Zernike polynomial coefficients can be calculated for surfaces using the Analysis | Zernike/Seidel | Fit menu option. The resulting view window shows a list of the fitted coefficients int the lower right, the Zernike transform in the lower left, a representation of the normalization radius in the upper left, and statistics of the fit and interpreted Seidel coefficients are in the upper right.
|Normalization Radius||A 2D Surface View of the surface with a circle drawn at the current normalization radius used for the fit. The circle is centered on the coordinate system origin.|
|Coefficient list||List of fitted coefficients using the current Z axis units.|
|Zernike Transform||A 2-dimensional false-color representation of the coefficients. Coefficients are grouped in a square grid so that surface characteristics are apparent at a glance. Higher-order coefficients are in a line increasing from upper-left to lower-right. The upper-left corner contains the piston coefficient. Coefficients along the main diagonal represent pure radial structure. Lines parallel to the main diagonal represent various types of angular symmetric structure based on the distance from the main diagonal. The diagonal row of values next to the main diagonal have 1-theta dependence, the next 2-theta, etc.
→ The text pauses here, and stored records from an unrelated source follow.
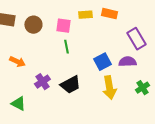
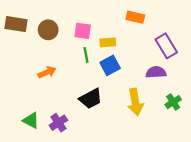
yellow rectangle: (85, 15) -> (108, 42), moved
orange arrow: (17, 62) -> (47, 72), moved, turned -49
blue square: (102, 62) -> (110, 65), moved
purple cross: (42, 82) -> (58, 123), moved

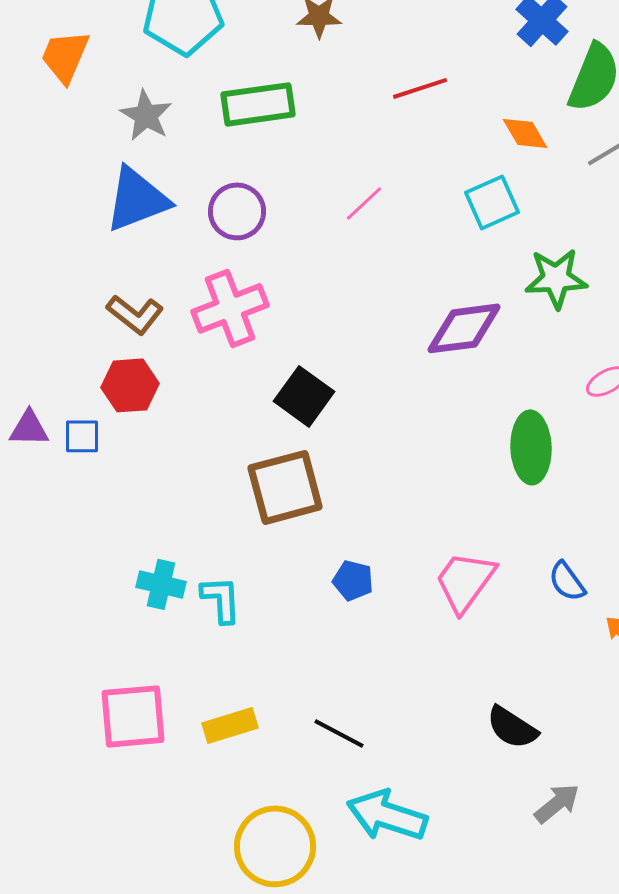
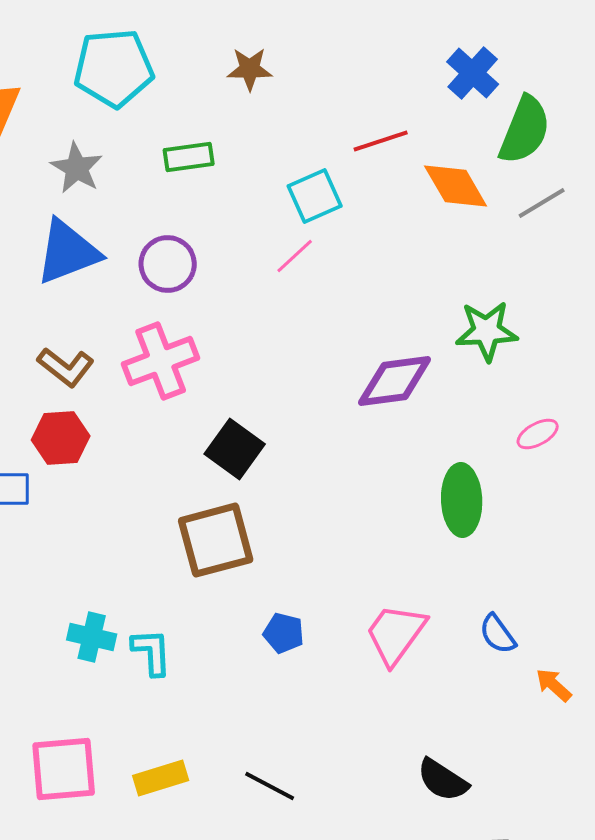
red line: (420, 88) -> (381, 141), moved
green rectangle: (258, 104) -> (189, 157), size x0.7
orange diamond: (525, 133) -> (456, 186), size x1.4
cyan square: (492, 202) -> (315, 196), moved

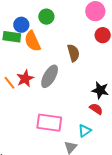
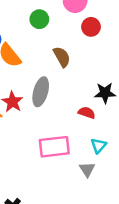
green circle: (46, 17) -> (39, 19), moved
red semicircle: (96, 109) -> (87, 113), moved

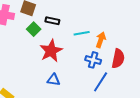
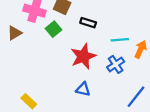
green square: (34, 29) -> (54, 29), moved
blue cross: (93, 60) -> (116, 64), moved, turned 35

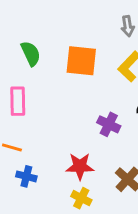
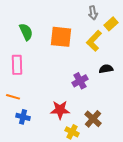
purple cross: (109, 124) -> (80, 81), turned 35
yellow cross: (81, 198) -> (72, 132), moved

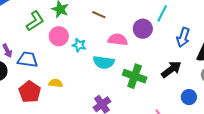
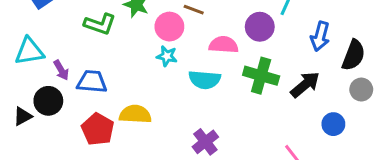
green L-shape: (35, 21) -> (100, 24), turned 55
pink circle: (59, 36) -> (169, 27), moved
green cross: (135, 76) -> (261, 76), moved
yellow semicircle: (56, 83) -> (135, 114), size x1.5

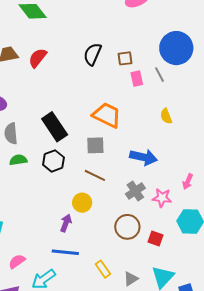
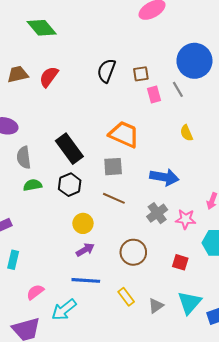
yellow circle: (82, 203) -> (83, 223), moved
purple arrow: (66, 223) -> (85, 250), turned 42
brown circle: (127, 227) -> (133, 252), moved

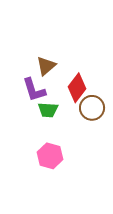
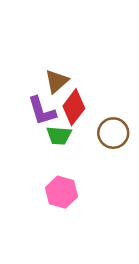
red diamond: (77, 88) -> (74, 107), moved

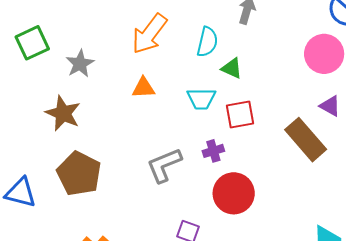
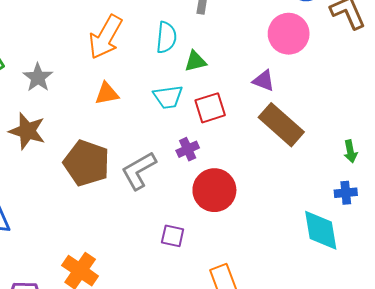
green triangle: (232, 68) -> (195, 61), turned -30
purple triangle: (330, 106) -> (264, 81), moved
brown pentagon: (79, 174) -> (87, 163), moved

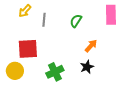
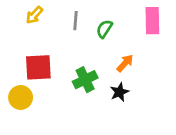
gray line: (44, 20) -> (76, 21), moved
green cross: (55, 72) -> (85, 80), moved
Upper diagonal values have sine dependence on this angular function, lower diagonal have cosine dependence. Details can be found here.|
|Fit Statistics||Shows the number of points actually fitted and the rms and peak to valley error between the these points and the surface. The actual number of points fitted will generally be different from the number of points specified in the Calculation Options dialog box to allow an evenly distributed sampling over the valid data points.|
|Seidel Coefficients||The inferred Seidel aberration coefficients and directions from the fitted Zernike coefficients. The angular convention defines 0 degrees to the right with angles increasing counter-clockwise (mathematical.)|
The maximum Zernike coefficient to fit can be specified, as well as the normalization radius to use. This is the radius of the unit circle used for fitting. By default, Phase MOSAIC will use the radius of the farthest valid data point from the coordinate system center. The desired number of points to sample can also be modified. More points can be specified for accuracy, however, the fit will take longer to calculate.
If a mask is currently defined, aberrations can be fit using only valid data not covered by the mask. The mask does not need to be applied to the data. After a mask has been created in the 2D Surface View, choose Analysis | Zernike/Seidel | Masked Fit. A new fitting window will be created that uses the specified mask.
Masked fitting can be used to compare surfaces before and after manufacturing operations. Load both surfaces and mask regions that were modified on both. Use the same mask for each. Masked fit and remove any aberrations. Save both surfaces and subtract to calculate the effect of only the manufacturing operations.
New surfaces can be created using the Analysis | Zernike/Seidel | Generate menu item. Each type of generated surface can be optionally clipped to the currently defined normalization radius. This means valid data will only exist inside the unit circle used for the Zernike fit. Non-valid data from the current surface can also optionally be copied to the generated surface. These options are chosen using this dialog box before the surface is generated:
The surfaces that can be generated are:
The currently fitted Zernike polynomial coefficients and normalization radius are used.
Arbitrary Zernike polynomial coefficents and normalization radius are specified using the Zernike polynomial editor.